The story is considered to be an archetype of symbolism in science fiction.

==Synopsis==
A man named Garrard is a test pilot for an experimental space ship bound for Alpha Centauri. Previous attempts to make the trip have failed. Garrard is put in the ship in suspended animation and wakes up after the ship has gone into "over-drive". The first thing he remembers is the injunction: "Don't move". Garrard realizes that ship time seems to be almost stopped relative to his conscious time; he is not breathing, and his muscles respond slowly to mental directions. He calculates that 6000 years of subjective time will pass before the ship reaches its goal. Suddenly, he realizes that ship time is speeding up, until it equals, then exceeds, his subjective time. As the differential time rates increase, he again loses control of his body and goes into "pseudo-death".

Garrard awakes as the ship comes out of overdrive near Alpha Centauri.

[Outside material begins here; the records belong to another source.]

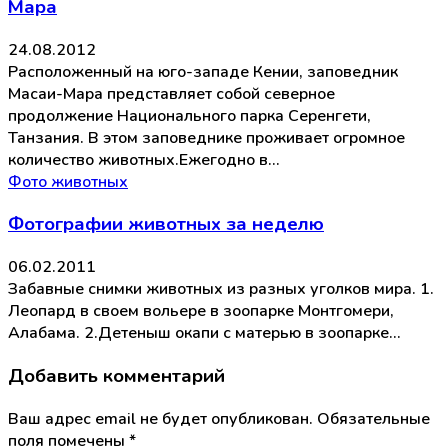
Мара
24.08.2012
Расположенный на юго-западе Кении, заповедник
Масаи-Мара представляет собой северное
продолжение Национального парка Серенгети,
Танзания. В этом заповеднике проживает огромное
количество животных.Ежегодно в…
Фото животных
Фотографии животных за неделю
06.02.2011
Забавные снимки животных из разных уголков мира. 1.
Леопард в своем вольере в зоопарке Монтгомери,
Алабама. 2.Детеныш окапи с матерью в зоопарке…
Добавить комментарий
Ваш адрес email не будет опубликован.
Обязательные
поля помечены
*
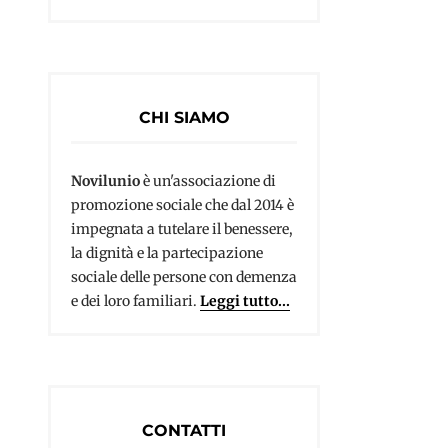
CHI SIAMO
Novilunio
è un'associazione di
promozione sociale che dal 2014 è
impegnata a tutelare il benessere,
la dignità e la partecipazione
sociale delle persone con demenza
e dei loro familiari.
Leggi tutto...
CONTATTI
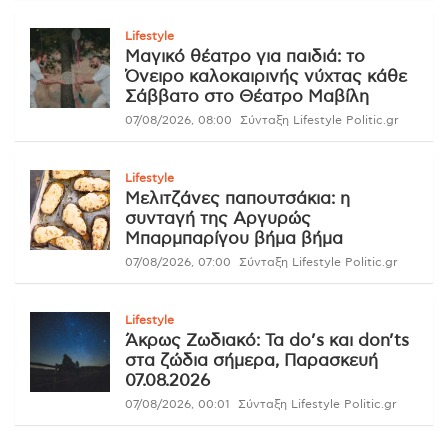
Lifestyle
Μαγικό θέατρο για παιδιά: το
Όνειρο καλοκαιρινής νύχτας κάθε
Σάββατο στο Θέατρο Μαβίλη
07/08/2026, 08:00
Σύνταξη Lifestyle Politic.gr
Lifestyle
Μελιτζάνες παπουτσάκια: η
συνταγή της Αργυρώς
Μπαρμπαρίγου βήμα βήμα
07/08/2026, 07:00
Σύνταξη Lifestyle Politic.gr
Lifestyle
Άκρως Ζωδιακό: Τα do’s και don’ts
στα ζώδια σήμερα, Παρασκευή
07.08.2026
07/08/2026, 00:01
Σύνταξη Lifestyle Politic.gr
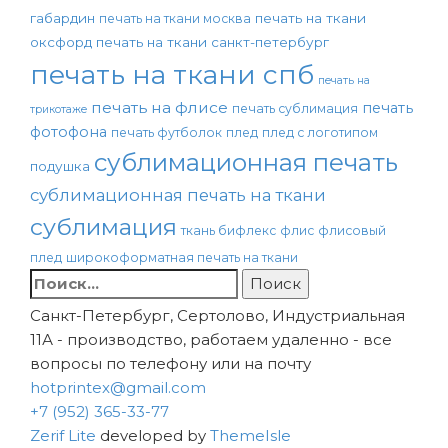
габардин
печать на ткани
печать на ткани москва
оксфорд
печать на ткани санкт-петербург
печать на ткани спб
печать на
печать на флисе
печать
печать сублимация
трикотаже
фотофона
печать футболок
плед
плед с логотипом
сублимационная печать
подушка
сублимационная печать на ткани
сублимация
ткань бифлекс
флис
флисовый
плед
широкоформатная печать на ткани
Найти:
Санкт-Петербург, Сертолово, Индустриальная
11А - производство, работаем удаленно - все
вопросы по телефону или на почту
hotprintex@gmail.com
+7 (952) 365-33-77
Zerif Lite
developed by
ThemeIsle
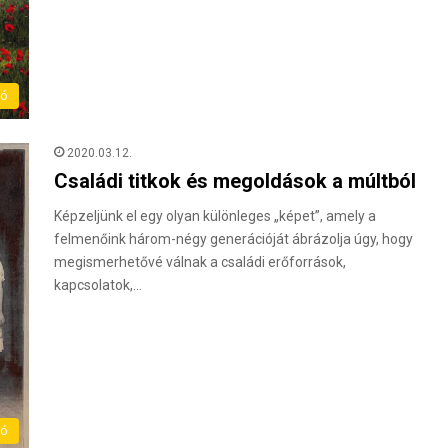
ló
2020.03.12.
Családi titkok és megoldások a múltból
Képzeljünk el egy olyan különleges „képet”, amely a
felmenőink három-négy generációját ábrázolja úgy, hogy
megismerhetővé válnak a családi erőforrások,
kapcsolatok,…
ló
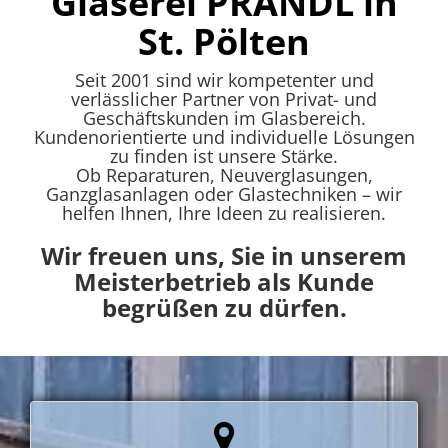
Glaserei PRANDL in
St. Pölten
Seit 2001 sind wir kompetenter und
verlässlicher Partner von Privat- und
Geschäftskunden im Glasbereich.
Kundenorientierte und individuelle Lösungen
zu finden ist unsere Stärke.
Ob Reparaturen, Neuverglasungen,
Ganzglasanlagen oder Glastechniken – wir
helfen Ihnen, Ihre Ideen zu realisieren.
Wir freuen uns, Sie in unserem
Meisterbetrieb als Kunde
begrüßen zu dürfen.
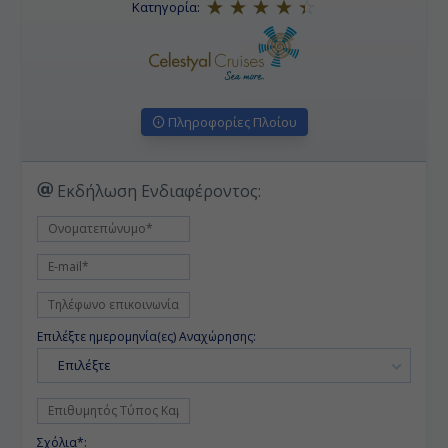
Κατηγορία:
Πληροφορίες Πλοίου
Εκδήλωση Ενδιαφέροντος:
Επιλέξτε ημερομηνία(ες) Αναχώρησης:
Επιλέξτε
Σχόλια*:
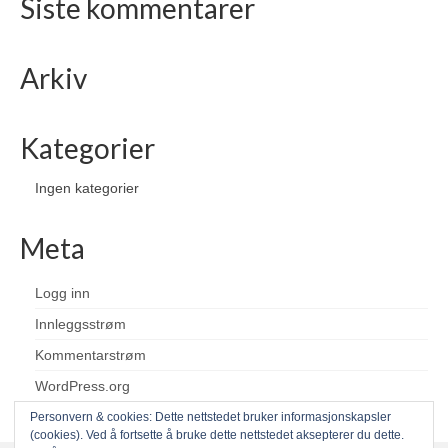
Siste kommentarer
Arkiv
Kategorier
Ingen kategorier
Meta
Logg inn
Innleggsstrøm
Kommentarstrøm
WordPress.org
Personvern & cookies: Dette nettstedet bruker informasjonskapsler
(cookies). Ved å fortsette å bruke dette nettstedet aksepterer du dette.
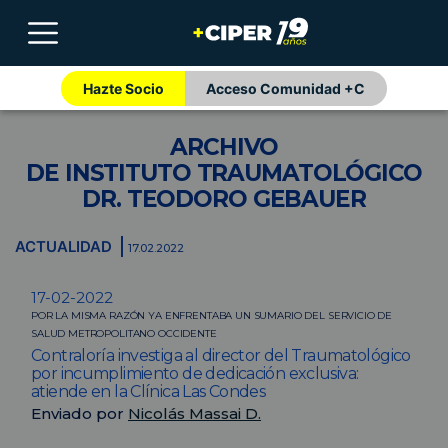
Hazte Socio
Acceso Comunidad +C
ARCHIVO
DE INSTITUTO TRAUMATOLÓGICO
DR. TEODORO GEBAUER
ACTUALIDAD
17.02.2022
17-02-2022
POR LA MISMA RAZÓN YA ENFRENTABA UN SUMARIO DEL SERVICIO DE
SALUD METROPOLITANO OCCIDENTE
Contraloría investiga al director del Traumatológico
por incumplimiento de dedicación exclusiva:
atiende en la Clínica Las Condes
Enviado por
Nicolás Massai D.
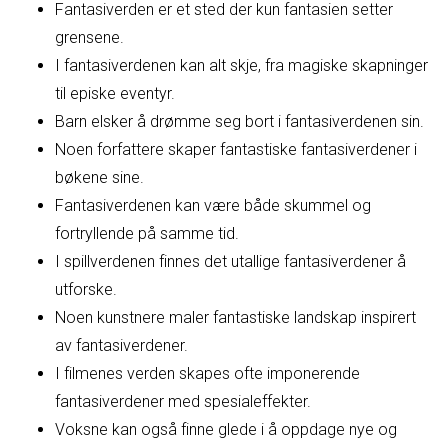
Fantasiverden er et sted der kun fantasien setter
grensene.
I fantasiverdenen kan alt skje, fra magiske skapninger
til episke eventyr.
Barn elsker å drømme seg bort i fantasiverdenen sin.
Noen forfattere skaper fantastiske fantasiverdener i
bøkene sine.
Fantasiverdenen kan være både skummel og
fortryllende på samme tid.
I spillverdenen finnes det utallige fantasiverdener å
utforske.
Noen kunstnere maler fantastiske landskap inspirert
av fantasiverdener.
I filmenes verden skapes ofte imponerende
fantasiverdener med spesialeffekter.
Voksne kan også finne glede i å oppdage nye og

Around him in the space ship is a group of dreamlike beings that call themselves "the clinesterton beademungen" and speak to him in dream-language, which he understands perfectly. The story's narrative also becomes dreamlike at this point, suggesting that Garrard's experiences are indescribable. As the ship's automatic mechanism is about to start the journey back to Earth, Garrard again goes into pseudo-death, and remains in that state until the ship nears Earth. He lands safely. He can no longer remember what the "beademung" was like or even if it was real, but he has a haunting sense of loss.

==Symbolism==
In In Search of Wonder, Damon Knight argues that the story is a symbolic representation of fertilization of a female ovum by a sperm, and that the protagonist Garrard is the sperm. The Earth represents the testes; Alpha Centauri is the uterus; and the beademung is the ovum. Furthermore, Knight argues, the first part of the story, which contains all the intercourse symbolism, is told backwards. Even the title, Knight argues, is an unintentional pun for "Come on time".

==Author's commentary==
James Blish (quoted by Damon Knight ) said about Knight's interpretation of his story:

The reference to the Alpha Centauri stars as 'the twin radioceles' obviously comes from varicocele, a common form of hernia involving the testicles, and I think now that the whole thing was suggested by the Earth-Moon balls on the cover around which I wrote the story. The main Alpha Centauri star and Proxima Centauri stand in about the same relationship as the Earth and the Moon, and both pairs might be described as one-hung-low. Also, the story is about love-and-death; it says it is. But I'm just now beginning to believe it. Writing frightens me.